- Task brief
Could you set down every entry exactly as it stands, without the images?

- Supplied data
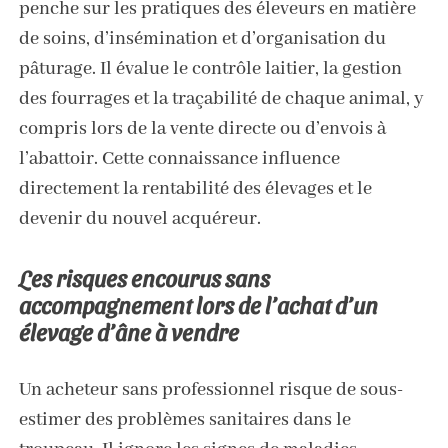
penche sur les pratiques des éleveurs en matière
de soins, d’insémination et d’organisation du
pâturage. Il évalue le contrôle laitier, la gestion
des fourrages et la traçabilité de chaque animal, y
compris lors de la vente directe ou d’envois à
l’abattoir. Cette connaissance influence
directement la rentabilité des élevages et le
devenir du nouvel acquéreur.
Les risques encourus sans
accompagnement lors de l’achat d’un
élevage d’âne à vendre
Un acheteur sans professionnel risque de sous-
estimer des problèmes sanitaires dans le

- Your solution
penche sur les pratiques des éleveurs en matière
de soins, d’insémination et d’organisation du
pâturage. Il évalue le contrôle laitier, la gestion
des fourrages et la traçabilité de chaque animal, y
compris lors de la vente directe ou d’envois à
l’abattoir. Cette connaissance influence
directement la rentabilité des élevages et le
devenir du nouvel acquéreur.
Les risques encourus sans
accompagnement lors de l’achat d’un
élevage d’âne à vendre
Un acheteur sans professionnel risque de sous-
estimer des problèmes sanitaires dans le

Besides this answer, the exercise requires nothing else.